• [DATA SHOWN]:

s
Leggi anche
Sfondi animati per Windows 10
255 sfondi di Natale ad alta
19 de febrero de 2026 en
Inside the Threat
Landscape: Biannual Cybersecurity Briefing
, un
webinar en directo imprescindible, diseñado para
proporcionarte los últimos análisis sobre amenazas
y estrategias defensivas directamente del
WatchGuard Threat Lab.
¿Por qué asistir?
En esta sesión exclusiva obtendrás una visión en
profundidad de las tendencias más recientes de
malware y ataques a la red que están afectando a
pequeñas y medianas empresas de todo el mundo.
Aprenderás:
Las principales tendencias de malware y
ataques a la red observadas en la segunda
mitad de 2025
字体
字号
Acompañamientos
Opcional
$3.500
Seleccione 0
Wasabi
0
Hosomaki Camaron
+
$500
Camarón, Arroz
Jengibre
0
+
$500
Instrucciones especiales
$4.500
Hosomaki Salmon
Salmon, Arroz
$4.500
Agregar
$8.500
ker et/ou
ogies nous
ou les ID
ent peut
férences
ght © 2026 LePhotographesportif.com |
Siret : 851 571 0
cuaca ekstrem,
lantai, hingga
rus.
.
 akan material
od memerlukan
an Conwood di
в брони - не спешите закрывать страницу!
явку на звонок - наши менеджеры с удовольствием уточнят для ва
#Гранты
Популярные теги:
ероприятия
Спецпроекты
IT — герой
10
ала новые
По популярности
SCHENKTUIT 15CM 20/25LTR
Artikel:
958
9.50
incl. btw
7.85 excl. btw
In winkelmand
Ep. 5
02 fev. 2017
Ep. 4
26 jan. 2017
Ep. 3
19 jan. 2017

• [TASK DESCRIPTION]: The response should be every record above restated exactly.

• [TASK SOLUTION]:
s
Leggi anche
Sfondi animati per Windows 10
255 sfondi di Natale ad alta
19 de febrero de 2026 en
Inside the Threat
Landscape: Biannual Cybersecurity Briefing
, un
webinar en directo imprescindible, diseñado para
proporcionarte los últimos análisis sobre amenazas
y estrategias defensivas directamente del
WatchGuard Threat Lab.
¿Por qué asistir?
En esta sesión exclusiva obtendrás una visión en
profundidad de las tendencias más recientes de
malware y ataques a la red que están afectando a
pequeñas y medianas empresas de todo el mundo.
Aprenderás:
Las principales tendencias de malware y
ataques a la red observadas en la segunda
mitad de 2025
字体
字号
Acompañamientos
Opcional
$3.500
Seleccione 0
Wasabi
0
Hosomaki Camaron
+
$500
Camarón, Arroz
Jengibre
0
+
$500
Instrucciones especiales
$4.500
Hosomaki Salmon
Salmon, Arroz
$4.500
Agregar
$8.500
ker et/ou
ogies nous
ou les ID
ent peut
férences
ght © 2026 LePhotographesportif.com |
Siret : 851 571 0
cuaca ekstrem,
lantai, hingga
rus.
.
 akan material
od memerlukan
an Conwood di
в брони - не спешите закрывать страницу!
явку на звонок - наши менеджеры с удовольствием уточнят для ва
#Гранты
Популярные теги:
ероприятия
Спецпроекты
IT — герой
10
ала новые
По популярности
SCHENKTUIT 15CM 20/25LTR
Artikel:
958
9.50
incl. btw
7.85 excl. btw
In winkelmand
Ep. 5
02 fev. 2017
Ep. 4
26 jan. 2017
Ep. 3
19 jan. 2017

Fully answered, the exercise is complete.